Problem> This exercise calls for every record to be returned exactly, with pictures removed.

Dataset items
* * *

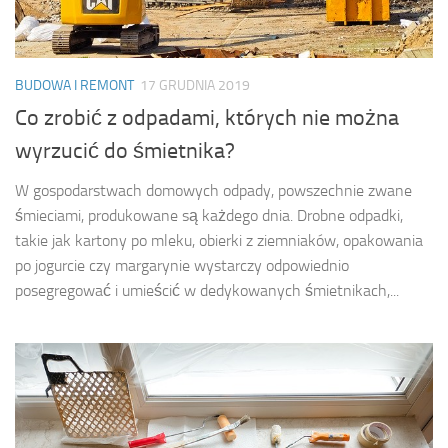
BUDOWA I REMONT
17 GRUDNIA 2019
Co zrobić z odpadami, których nie można
wyrzucić do śmietnika?
W gospodarstwach domowych odpady, powszechnie zwane
śmieciami, produkowane są każdego dnia. Drobne odpadki,
takie jak kartony po mleku, obierki z ziemniaków, opakowania
po jogurcie czy margarynie wystarczy odpowiednio
posegregować i umieścić w dedykowanych śmietnikach,...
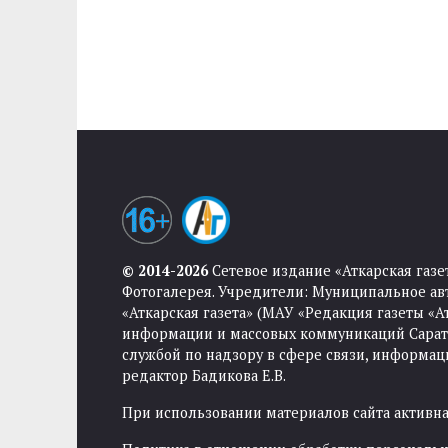
© 2014-2026
Сетевое издание «Аткарская газе
Фотогалерея. Учредители: Муниципальное ав
«Аткарская газета» (МАУ «Редакция газеты «
информации и массовых коммуникаций Саратов
службой по надзору в сфере связи, информа
редактор Бадикова Е.В.
При использовании материалов сайта активная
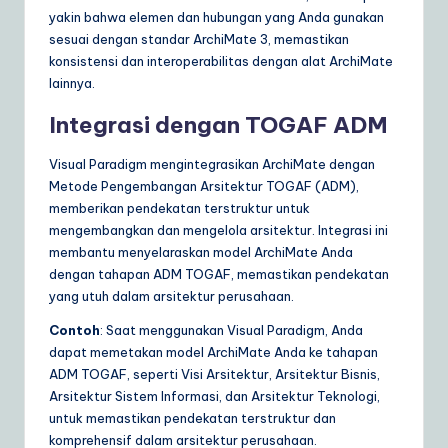
yakin bahwa elemen dan hubungan yang Anda gunakan
sesuai dengan standar ArchiMate 3, memastikan
konsistensi dan interoperabilitas dengan alat ArchiMate
lainnya.
Integrasi dengan TOGAF ADM
Visual Paradigm mengintegrasikan ArchiMate dengan
Metode Pengembangan Arsitektur TOGAF (ADM),
memberikan pendekatan terstruktur untuk
mengembangkan dan mengelola arsitektur. Integrasi ini
membantu menyelaraskan model ArchiMate Anda
dengan tahapan ADM TOGAF, memastikan pendekatan
yang utuh dalam arsitektur perusahaan.
Contoh
: Saat menggunakan Visual Paradigm, Anda
dapat memetakan model ArchiMate Anda ke tahapan
ADM TOGAF, seperti Visi Arsitektur, Arsitektur Bisnis,
Arsitektur Sistem Informasi, dan Arsitektur Teknologi,
untuk memastikan pendekatan terstruktur dan
komprehensif dalam arsitektur perusahaan.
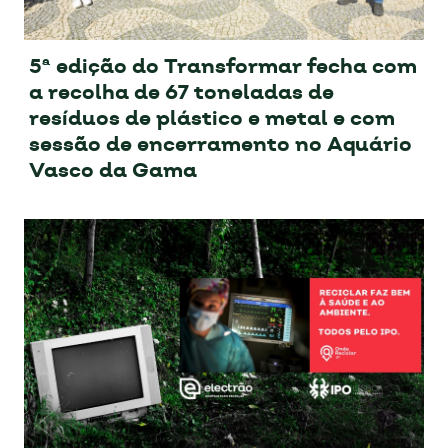
5ª edição do Transformar fecha com
a recolha de 67 toneladas de
resíduos de plástico e metal e com
sessão de encerramento no Aquário
Vasco da Gama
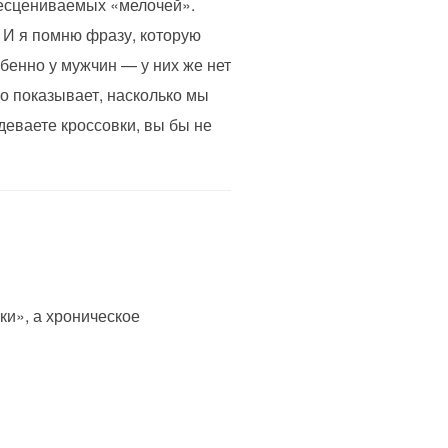
бесцениваемых «мелочей».
 И я помню фразу, которую
обенно у мужчин — у них же нет
но показывает, насколько мы
деваете кроссовки, вы бы не
ки», а хроническое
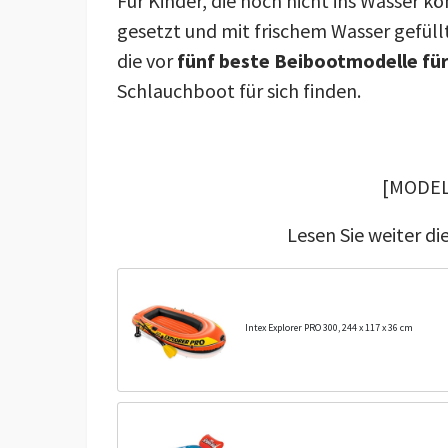
Für Kinder, die noch nicht ins Wasser 
gesetzt und mit frischem Wasser gefüllt
die vor
fünf beste Beibootmodelle für
Schlauchboot für sich finden.
[MODEL
Lesen Sie weiter d
Intex Explorer PRO 300, 244 x 117 x 36 cm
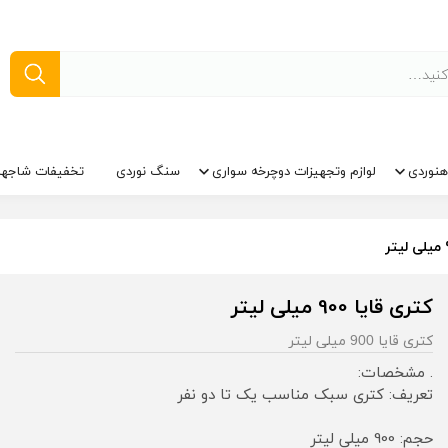
نوردی
لوازم وتجهیزات دوچرخه سواری
سنگ نوردی
تخفیفات شاجها
کتری قایا 900 میلی لیتر
کتری قایا 900 میلی لیتر
. مشخصات:
تعریف: کتری سبک مناسب یک تا دو نفر
حجم: 900 میلی لیتر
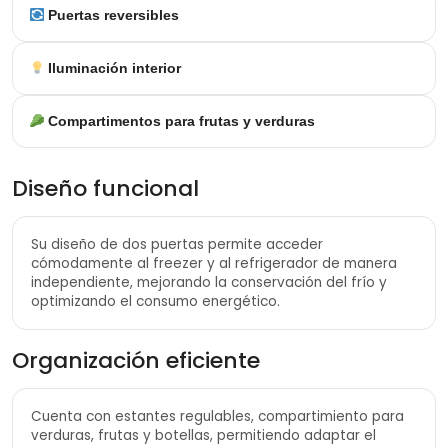
Puertas reversibles
Iluminación interior
Compartimentos para frutas y verduras
Diseño funcional
Su diseño de dos puertas permite acceder
cómodamente al freezer y al refrigerador de manera
independiente, mejorando la conservación del frío y
optimizando el consumo energético.
Organización eficiente
Cuenta con estantes regulables, compartimiento para
verduras, frutas y botellas, permitiendo adaptar el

* * *

Response>
BUDOWA I REMONT
17 GRUDNIA 2019
Co zrobić z odpadami, których nie można
wyrzucić do śmietnika?
W gospodarstwach domowych odpady, powszechnie zwane
śmieciami, produkowane są każdego dnia. Drobne odpadki,
takie jak kartony po mleku, obierki z ziemniaków, opakowania
po jogurcie czy margarynie wystarczy odpowiednio
posegregować i umieścić w dedykowanych śmietnikach,...
© 2014-2026
Сетевое издание «Аткарская газе
Фотогалерея. Учредители: Муниципальное ав
«Аткарская газета» (МАУ «Редакция газеты «
информации и массовых коммуникаций Саратов
службой по надзору в сфере связи, информа
редактор Бадикова Е.В.
При использовании материалов сайта активная
yakin bahwa elemen dan hubungan yang Anda gunakan
sesuai dengan standar ArchiMate 3, memastikan
konsistensi dan interoperabilitas dengan alat ArchiMate
lainnya.
Integrasi dengan TOGAF ADM
Visual Paradigm mengintegrasikan ArchiMate dengan
Metode Pengembangan Arsitektur TOGAF (ADM),
memberikan pendekatan terstruktur untuk
mengembangkan dan mengelola arsitektur. Integrasi ini
membantu menyelaraskan model ArchiMate Anda
dengan tahapan ADM TOGAF, memastikan pendekatan
yang utuh dalam arsitektur perusahaan.
Contoh
: Saat menggunakan Visual Paradigm, Anda
dapat memetakan model ArchiMate Anda ke tahapan
ADM TOGAF, seperti Visi Arsitektur, Arsitektur Bisnis,
Arsitektur Sistem Informasi, dan Arsitektur Teknologi,
untuk memastikan pendekatan terstruktur dan
komprehensif dalam arsitektur perusahaan.
5ª edição do Transformar fecha com
a recolha de 67 toneladas de
resíduos de plástico e metal e com
sessão de encerramento no Aquário
Vasco da Gama
бесцениваемых «мелочей».
 И я помню фразу, которую
обенно у мужчин — у них же нет
но показывает, насколько мы
деваете кроссовки, вы бы не
ки», а хроническое
Für Kinder, die noch nicht ins Wasser 
gesetzt und mit frischem Wasser gefüllt
die vor
fünf beste Beibootmodelle für
Schlauchboot für sich finden.
[MODEL
Lesen Sie weiter d
Intex Explorer PRO 300, 244 x 117 x 36 cm
نوردی
لوازم وتجهیزات دوچرخه سواری
سنگ نوردی
تخفیفات شاجها
کتری قایا 900 میلی لیتر
کتری قایا 900 میلی لیتر
. مشخصات:
تعریف: کتری سبک مناسب یک تا دو نفر
حجم: 900 میلی لیتر
Puertas reversibles
Iluminación interior
Compartimentos para frutas y verduras
Diseño funcional
Su diseño de dos puertas permite acceder
cómodamente al freezer y al refrigerador de manera
independiente, mejorando la conservación del frío y
optimizando el consumo energético.
Organización eficiente
Cuenta con estantes regulables, compartimiento para
verduras, frutas y botellas, permitiendo adaptar el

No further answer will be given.